▸ **TASK**
Every entry is to be copied exactly as written, and the pictures are to be skipped.

(Beginning of TASK MATERIAL)

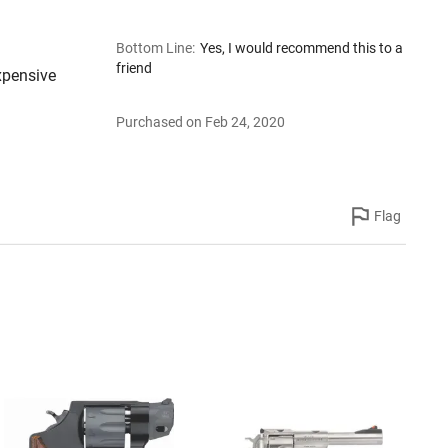
Bottom Line
:
Yes, I would recommend this to a
friend
xpensive
Purchased on Feb 24, 2020
Flag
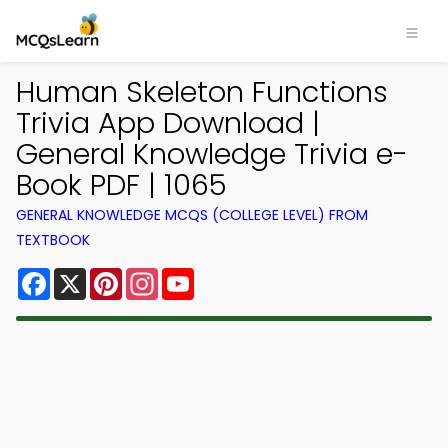
Human Skeleton Functions
Trivia App Download |
General Knowledge Trivia e-
Book PDF | 1065
GENERAL KNOWLEDGE MCQS (COLLEGE LEVEL) FROM
TEXTBOOK
Facebook
X
Pinterest
Instagram
YouTube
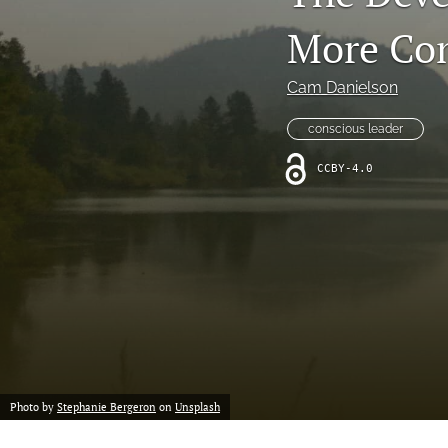
Notes from the Field
More Co
All
Cam Danielson
conscious leader
CCBY-4.0
Photo by
Stephanie Bergeron
on
Unsplash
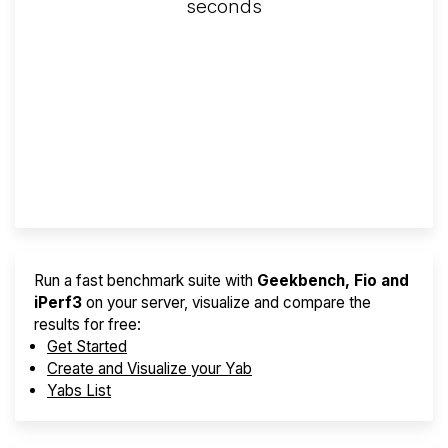
seconds
Screener
Best VPS 2026
Provider Finder
Run a fast benchmark suite with
Geekbench, Fio and
iPerf3
on your server, visualize and compare the
results for free:
Get Started
Create and Visualize your Yab
Yabs List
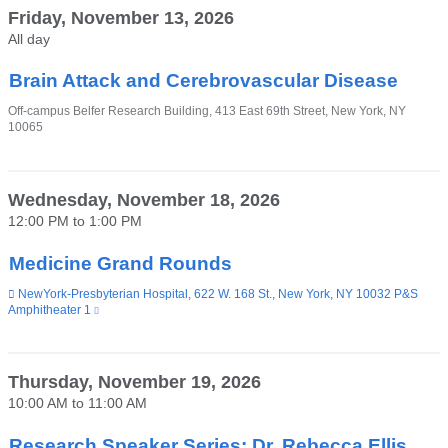
Friday, November 13, 2026
All day
Brain Attack and Cerebrovascular Disease
Venue
Off-campus Belfer Research Building, 413 East 69th Street, New York, NY
10065
Wednesday, November 18, 2026
12:00 PM
to
1:00 PM
Medicine Grand Rounds
Venue
NewYork-Presbyterian Hospital, 622 W. 168 St., New York, NY 10032 P&S
Amphitheater 1
(link
is
external
and
opens
Thursday, November 19, 2026
in
10:00 AM
to
11:00 AM
a
new
window)
Research Speaker Series: Dr. Rebecca Ellis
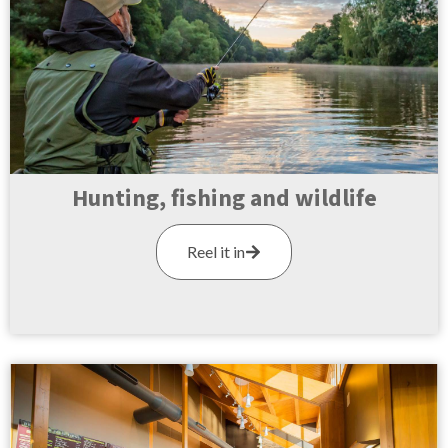
Hunting, fishing and wildlife
Reel it in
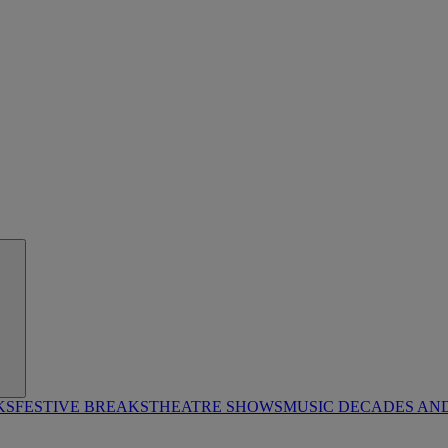
KS
FESTIVE BREAKS
THEATRE SHOWS
MUSIC DECADES AN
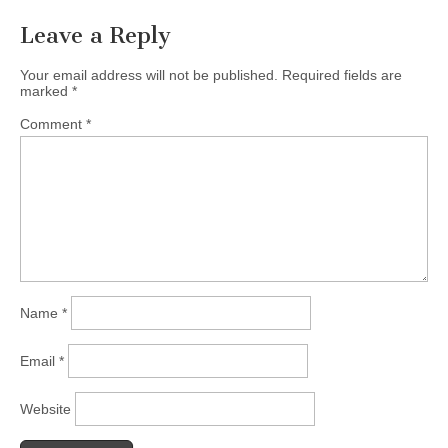
Leave a Reply
Your email address will not be published.
Required fields are
marked
*
Comment
*
Name
*
Email
*
Website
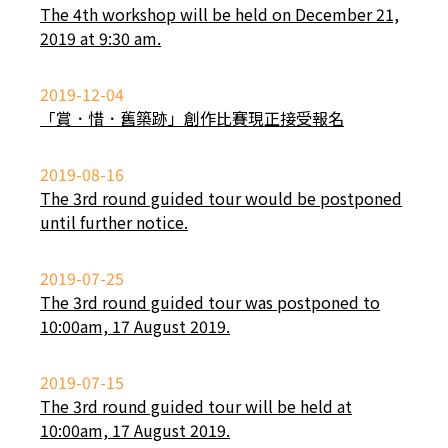
The 4th workshop will be held on December 21,
2019 at 9:30 am.
2019-12-04
「賞．惜．舊築跡」創作比賽現正接受報名
2019-08-16
The 3rd round guided tour would be postponed
until further notice.
2019-07-25
The 3rd round guided tour was postponed to
10:00am, 17 August 2019.
2019-07-15
The 3rd round guided tour will be held at
10:00am, 17 August 2019.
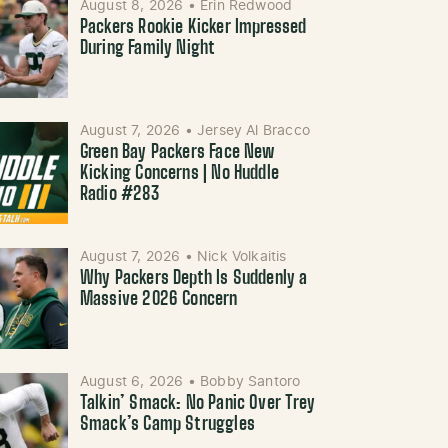
August 8, 2026
•
Erin Redwood
Packers Rookie Kicker Impressed
During Family Night
August 7, 2026
•
Jersey Al Bracco
Green Bay Packers Face New
Kicking Concerns | No Huddle
Radio #283
August 7, 2026
•
Nick Volkaitis
Why Packers Depth Is Suddenly a
Massive 2026 Concern
August 6, 2026
•
Bobby Santoro
Talkin’ Smack: No Panic Over Trey
Smack’s Camp Struggles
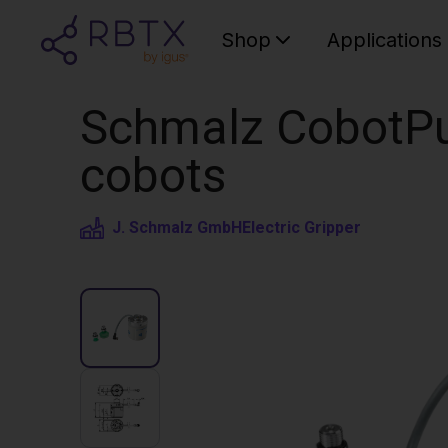
Shop
Applications
Schmalz CobotPu
cobots
J. Schmalz GmbH
Electric Gripper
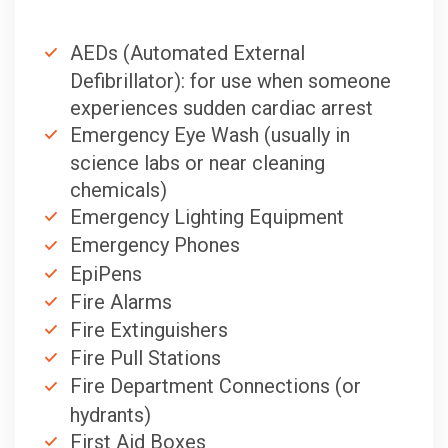
AEDs (Automated External
Defibrillator): for use when someone
experiences sudden cardiac arrest
Emergency Eye Wash (usually in
science labs or near cleaning
chemicals)
Emergency Lighting Equipment
Emergency Phones
EpiPens
Fire Alarms
Fire Extinguishers
Fire Pull Stations
Fire Department Connections (or
hydrants)
First Aid Boxes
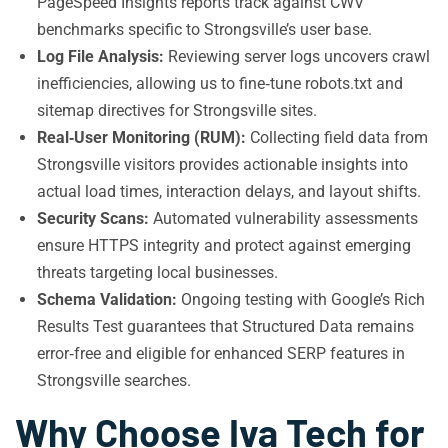
PageSpeed Insights reports track against CWV
benchmarks specific to Strongsville’s user base.
Log File Analysis:
Reviewing server logs uncovers crawl
inefficiencies, allowing us to fine‑tune robots.txt and
sitemap directives for Strongsville sites.
Real‑User Monitoring (RUM):
Collecting field data from
Strongsville visitors provides actionable insights into
actual load times, interaction delays, and layout shifts.
Security Scans:
Automated vulnerability assessments
ensure HTTPS integrity and protect against emerging
threats targeting local businesses.
Schema Validation:
Ongoing testing with Google’s Rich
Results Test guarantees that Structured Data remains
error‑free and eligible for enhanced SERP features in
Strongsville searches.
Why Choose Iva Tech for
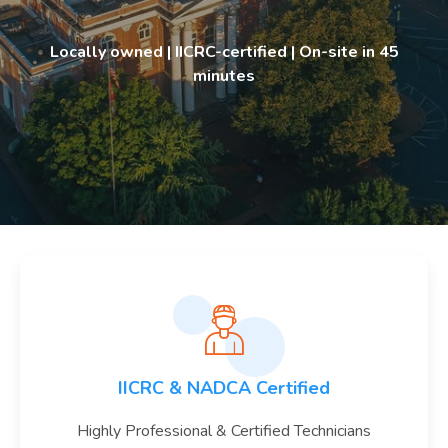
Locally owned | IICRC-certified | On-site in 45
minutes
IICRC & NADCA Certified
Highly Professional & Certified Technicians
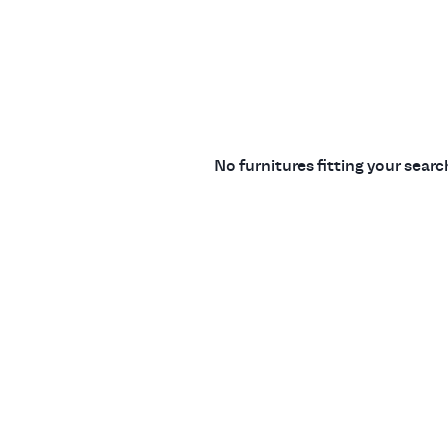
No furnitures fitting your sear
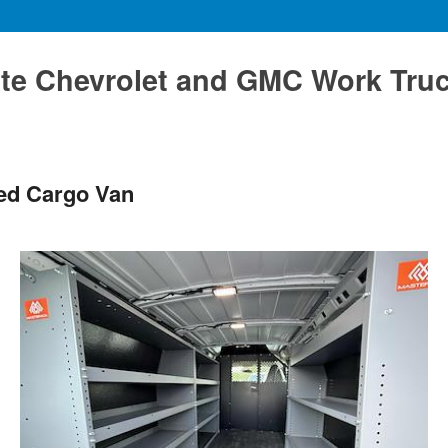
te Chevrolet and GMC Work Tru
ted Cargo Van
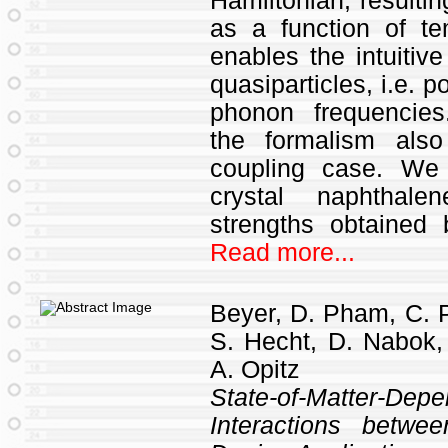
Hamiltonian, resulti
as a function of t
enables the intuitive
quasiparticles, i.e. 
phonon frequencies
the formalism also
coupling case. We 
crystal naphthale
strengths obtained
Read more...
Beyer, D. Pham, C. P
S. Hecht, D. Nabok,
A. Opitz
State-of-Matter-De
Interactions betwe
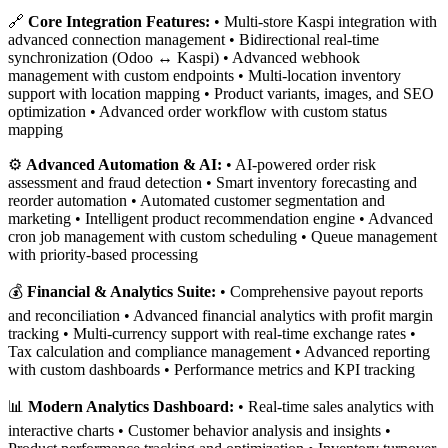
🔗
Core Integration Features:
• Multi-store Kaspi integration with
advanced connection management • Bidirectional real-time
synchronization (Odoo ↔ Kaspi) • Advanced webhook
management with custom endpoints • Multi-location inventory
support with location mapping • Product variants, images, and SEO
optimization • Advanced order workflow with custom status
mapping
⚙️
Advanced Automation & AI:
• AI-powered order risk
assessment and fraud detection • Smart inventory forecasting and
reorder automation • Automated customer segmentation and
marketing • Intelligent product recommendation engine • Advanced
cron job management with custom scheduling • Queue management
with priority-based processing
💰
Financial & Analytics Suite:
• Comprehensive payout reports
and reconciliation • Advanced financial analytics with profit margin
tracking • Multi-currency support with real-time exchange rates •
Tax calculation and compliance management • Advanced reporting
with custom dashboards • Performance metrics and KPI tracking
📊
Modern Analytics Dashboard:
• Real-time sales analytics with
interactive charts • Customer behavior analysis and insights •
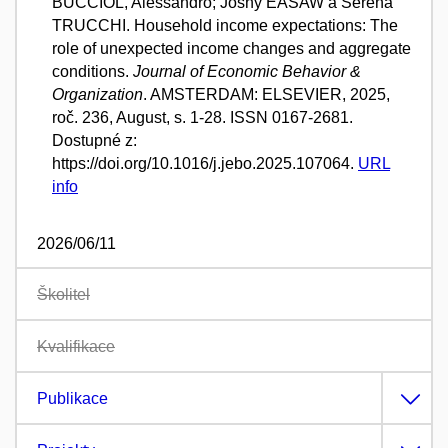
BUCCIOL, Alessandro; Joshy EASAW a Serena
TRUCCHI. Household income expectations: The
role of unexpected income changes and aggregate
conditions.
Journal of Economic Behavior &
Organization
. AMSTERDAM: ELSEVIER, 2025,
roč. 236, August, s. 1-28. ISSN 0167-2681.
Dostupné z:
https://doi.org/10.1016/j.jebo.2025.107064.
URL
info
2026/06/11
Školitel
Kvalifikace
Publikace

(End of TASK MATERIAL)

▸ **TASK SOLUTION**
Bottom Line
:
Yes, I would recommend this to a
friend
xpensive
Purchased on Feb 24, 2020
Flag
Human Skeleton Functions
Trivia App Download |
General Knowledge Trivia e-
Book PDF | 1065
GENERAL KNOWLEDGE MCQS (COLLEGE LEVEL) FROM
TEXTBOOK
Facebook
X
Pinterest
Instagram
YouTube
Notes from the Field
More Co
All
Cam Danielson
conscious leader
CCBY-4.0
Photo by
Stephanie Bergeron
on
Unsplash
seconds
Screener
Best VPS 2026
Provider Finder
Run a fast benchmark suite with
Geekbench, Fio and
iPerf3
on your server, visualize and compare the
results for free:
Get Started
Create and Visualize your Yab
Yabs List
Friday, November 13, 2026
All day
Brain Attack and Cerebrovascular Disease
Venue
Off-campus Belfer Research Building, 413 East 69th Street, New York, NY
10065
Wednesday, November 18, 2026
12:00 PM
to
1:00 PM
Medicine Grand Rounds
Venue
NewYork-Presbyterian Hospital, 622 W. 168 St., New York, NY 10032 P&S
Amphitheater 1
(link
is
external
and
opens
Thursday, November 19, 2026
in
10:00 AM
to
11:00 AM
a
new
window)
Research Speaker Series: Dr. Rebecca Ellis
Hunting, fishing and wildlife
Reel it in
KS
FESTIVE BREAKS
THEATRE SHOWS
MUSIC DECADES AN
Leave a Reply
Your email address will not be published.
Required fields are
marked
*
Comment
*
Name
*
Email
*
Website
The 4th workshop will be held on December 21,
2019 at 9:30 am.
2019-12-04
「賞．惜．舊築跡」創作比賽現正接受報名
2019-08-16
The 3rd round guided tour would be postponed
until further notice.
2019-07-25
The 3rd round guided tour was postponed to
10:00am, 17 August 2019.
2019-07-15
The 3rd round guided tour will be held at
10:00am, 17 August 2019.
August 8, 2026
•
Erin Redwood
Packers Rookie Kicker Impressed
During Family Night
August 7, 2026
•
Jersey Al Bracco
Green Bay Packers Face New
Kicking Concerns | No Huddle
Radio #283
August 7, 2026
•
Nick Volkaitis
Why Packers Depth Is Suddenly a
Massive 2026 Concern
August 6, 2026
•
Bobby Santoro
Talkin’ Smack: No Panic Over Trey
Smack’s Camp Struggles
Shop
Applications
Schmalz CobotPu
cobots
J. Schmalz GmbH
Electric Gripper
AEDs (Automated External
Defibrillator): for use when someone
experiences sudden cardiac arrest
Emergency Eye Wash (usually in
science labs or near cleaning
chemicals)
Emergency Lighting Equipment
Emergency Phones
EpiPens
Fire Alarms
Fire Extinguishers
Fire Pull Stations
Fire Department Connections (or
hydrants)
First Aid Boxes
PageSpeed Insights reports track against CWV
benchmarks specific to Strongsville’s user base.
Log File Analysis:
Reviewing server logs uncovers crawl
inefficiencies, allowing us to fine‑tune robots.txt and
sitemap directives for Strongsville sites.
Real‑User Monitoring (RUM):
Collecting field data from
Strongsville visitors provides actionable insights into
actual load times, interaction delays, and layout shifts.
Security Scans:
Automated vulnerability assessments
ensure HTTPS integrity and protect against emerging
threats targeting local businesses.
Schema Validation:
Ongoing testing with Google’s Rich
Results Test guarantees that Structured Data remains
error‑free and eligible for enhanced SERP features in
Strongsville searches.
Why Choose Iva Tech for
Locally owned | IICRC-certified | On-site in 45
minutes
IICRC & NADCA Certified
Highly Professional & Certified Technicians
No furnitures fitting your sear
te Chevrolet and GMC Work Tru
ted Cargo Van
Hamiltonian, resulti
as a function of t
enables the intuitive
quasiparticles, i.e. 
phonon frequencies
the formalism also
coupling case. We 
crystal naphthale
strengths obtained
Read more...
Beyer, D. Pham, C. P
S. Hecht, D. Nabok,
A. Opitz
State-of-Matter-De
Interactions betwe
🔗
Core Integration Features:
• Multi-store Kaspi integration with
advanced connection management • Bidirectional real-time
synchronization (Odoo ↔ Kaspi) • Advanced webhook
management with custom endpoints • Multi-location inventory
support with location mapping • Product variants, images, and SEO
optimization • Advanced order workflow with custom status
mapping
⚙️
Advanced Automation & AI:
• AI-powered order risk
assessment and fraud detection • Smart inventory forecasting and
reorder automation • Automated customer segmentation and
marketing • Intelligent product recommendation engine • Advanced
cron job management with custom scheduling • Queue management
with priority-based processing
💰
Financial & Analytics Suite:
• Comprehensive payout reports
and reconciliation • Advanced financial analytics with profit margin
tracking • Multi-currency support with real-time exchange rates •
Tax calculation and compliance management • Advanced reporting
with custom dashboards • Performance metrics and KPI tracking
📊
Modern Analytics Dashboard:
• Real-time sales analytics with
interactive charts • Customer behavior analysis and insights •
BUCCIOL, Alessandro; Joshy EASAW a Serena
TRUCCHI. Household income expectations: The
role of unexpected income changes and aggregate
conditions.
Journal of Economic Behavior &
Organization
. AMSTERDAM: ELSEVIER, 2025,
roč. 236, August, s. 1-28. ISSN 0167-2681.
Dostupné z:
https://doi.org/10.1016/j.jebo.2025.107064.
URL
info
2026/06/11
Školitel
Kvalifikace
Publikace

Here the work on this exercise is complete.